I saw this post (#1232780) and it made me curious. All these pseudo-vault kind of things feel a little useless to me. Let's see if this one is different:
This BIP introduces an interoperable mechanism that allows users to operate a self-sovereign "kill switch", that locks wallets when activated. Cooperating wallets prohibit the spending of UTXOs when activated.
How does it work?
- You have a private key that controls your main stash (call this the stash key)
- You create a second wallet (call this the guardian key)
- this key is not related to your stash key
- this key only generates one address
- you load the guardian key's pubkey into your wallet software so your wallet knows to look for op_return lock and unlock signals from it.
- you broadcast a transaction from your guardian key with an op_return that includes a message signaling unlock
- there is a format for this in the BIP, but it really could just be as simple as the word " unlock"
- there us no need to include any data connecting this message to you stash key
- you create a presigned transaction with your guardian key that has an op_return with the message "lock"
- you should not keep guardian key material easily accessible or near your stash key material
- the presigned lock tx can be safely kept accessible
- when under duress, broadcast the presigned lock tx from your guardian key
- when your stash wallet sees such a tx, it should not allow signing of any tx from the stash key
The problem: "Non-cooperative wallets will ignore the signalling mechanism"
The BIP says:
This BIP does not attempt to cryptographically restrict spending conditions at the consensus layer.
Well...that's a problem.

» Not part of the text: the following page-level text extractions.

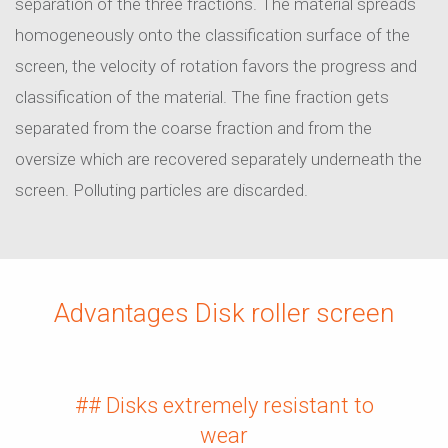
separation of the three fractions. The material spreads
homogeneously onto the classification surface of the
screen, the velocity of rotation favors the progress and
classification of the material. The fine fraction gets
separated from the coarse fraction and from the
oversize which are recovered separately underneath the
screen. Polluting particles are discarded.
Advantages Disk roller screen
## Disks extremely resistant to
wear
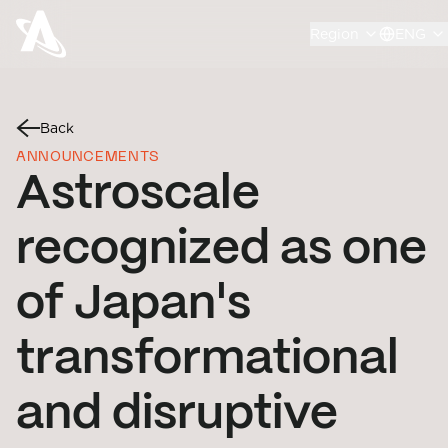
Region
ENG
Back
ANNOUNCEMENTS
Astroscale
recognized as one
of Japan's
transformational
and disruptive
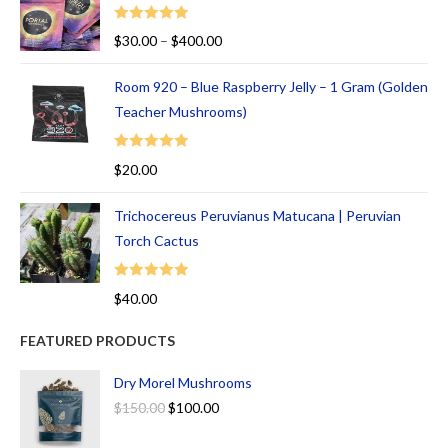
Rated
5.00
$
30.00
–
$
400.00
out of 5
Room 920 – Blue Raspberry Jelly – 1 Gram (Golden
Teacher Mushrooms)
Rated
5.00
$
20.00
out of 5
Trichocereus Peruvianus Matucana | Peruvian
Torch Cactus
Rated
5.00
$
40.00
out of 5
FEATURED PRODUCTS
Dry Morel Mushrooms
$
150.00
$
100.00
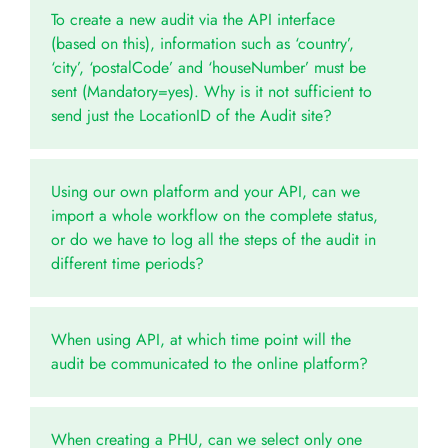
To create a new audit via the API interface
(based on this), information such as ‘country’,
‘city’, ‘postalCode’ and ‘houseNumber’ must be
sent (Mandatory=yes). Why is it not sufficient to
send just the LocationID of the Audit site?
Using our own platform and your API, can we
import a whole workflow on the complete status,
or do we have to log all the steps of the audit in
different time periods?
When using API, at which time point will the
audit be communicated to the online platform?
When creating a PHU, can we select only one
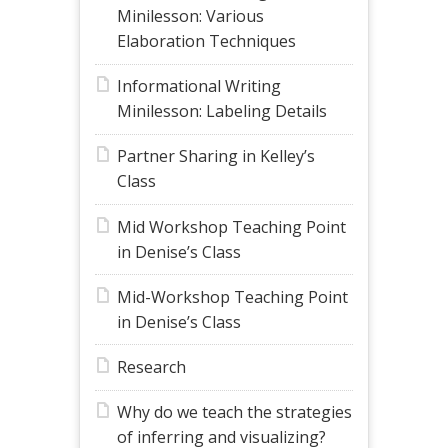
Minilesson: Various
Elaboration Techniques
Informational Writing
Minilesson: Labeling Details
Partner Sharing in Kelley’s
Class
Mid Workshop Teaching Point
in Denise’s Class
Mid-Workshop Teaching Point
in Denise’s Class
Research
Why do we teach the strategies
of inferring and visualizing?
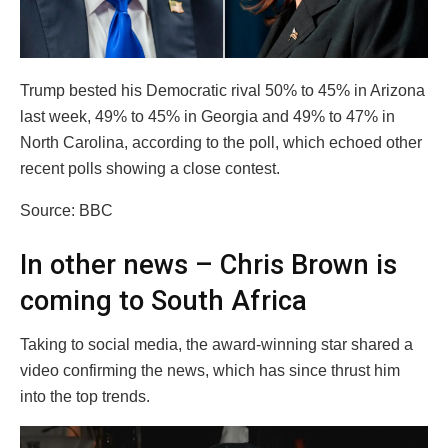
Trump bested his Democratic rival 50% to 45% in Arizona
last week, 49% to 45% in Georgia and 49% to 47% in
North Carolina, according to the poll, which echoed other
recent polls showing a close contest.
Source: BBC
In other news – Chris Brown is
coming to South Africa
Taking to social media, the award-winning star shared a
video confirming the news, which has since thrust him
into the top trends.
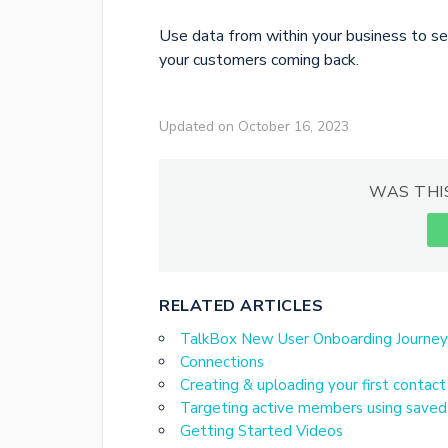
Use data from within your business to s
your customers coming back.
Updated on October 16, 2023
WAS THI
RELATED ARTICLES
TalkBox New User Onboarding Journey
Connections
Creating & uploading your first contact
Targeting active members using saved 
Getting Started Videos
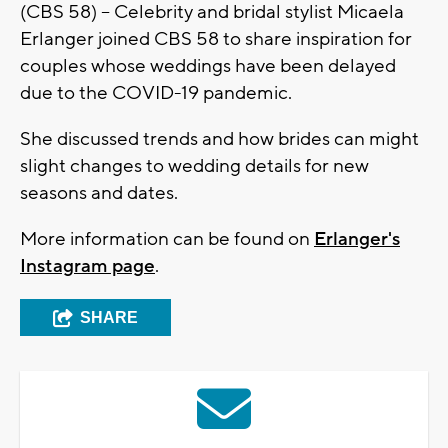
(CBS 58) – Celebrity and bridal stylist Micaela
Erlanger joined CBS 58 to share inspiration for
couples whose weddings have been delayed
due to the COVID-19 pandemic.
She discussed trends and how brides can might
slight changes to wedding details for new
seasons and dates.
More information can be found on
Erlanger's
Instagram page
.
SHARE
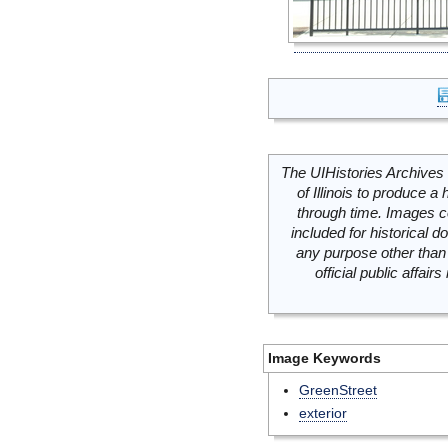
The UIHistories Archives 
of Illinois to produce a 
through time. Images c
included for historical
any purpose other than 
official public affai
Image Keywords
GreenStreet
exterior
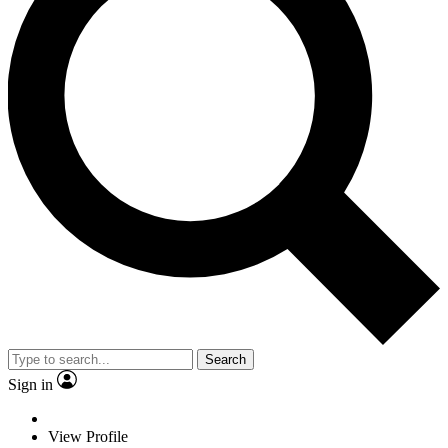
Search
Sign in
View Profile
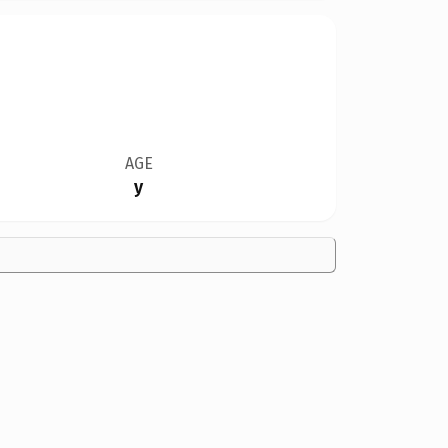
AGE
y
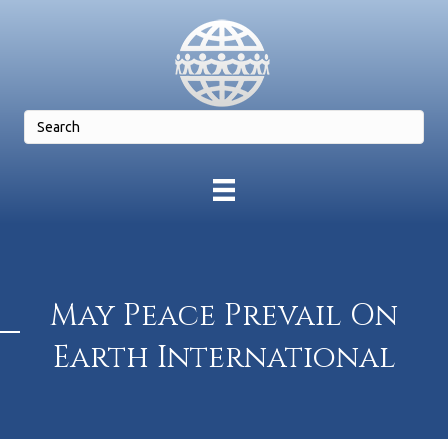
May Peace Prevail On
Earth International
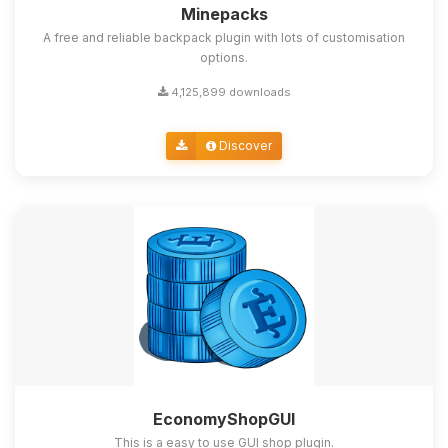
Minepacks
A free and reliable backpack plugin with lots of customisation
options.
4,125,899 downloads
Discover
EconomyShopGUI
This is a easy to use GUI shop plugin.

Basically this protocol only works if all other wallet software follows it, and even then it only acts like a policy. Miners can still mine "locked" transactions, and nodes will see them as valid.
If someone has your stash key, they have your bitcoin. All the fluff in this BIP just possibly makes it a little more inconvenient to sign a transaction.
A second BIP describes a guardian address monitoring protocol, but again it only applies to cooperating wallet software. Thieves will just learn to use wallets that don't cooperate. Seems trivial to circumvent.
Cooperating wallets prohibit the spending of UTXOs when activated.
So, in addition to adding an extra key to keep track of, you only get security from it in the specific instanceo that thieves use software that follows this BIP when trying to steal from you...
Unless I am really misunderstanding this, this BIP is a horrible idea.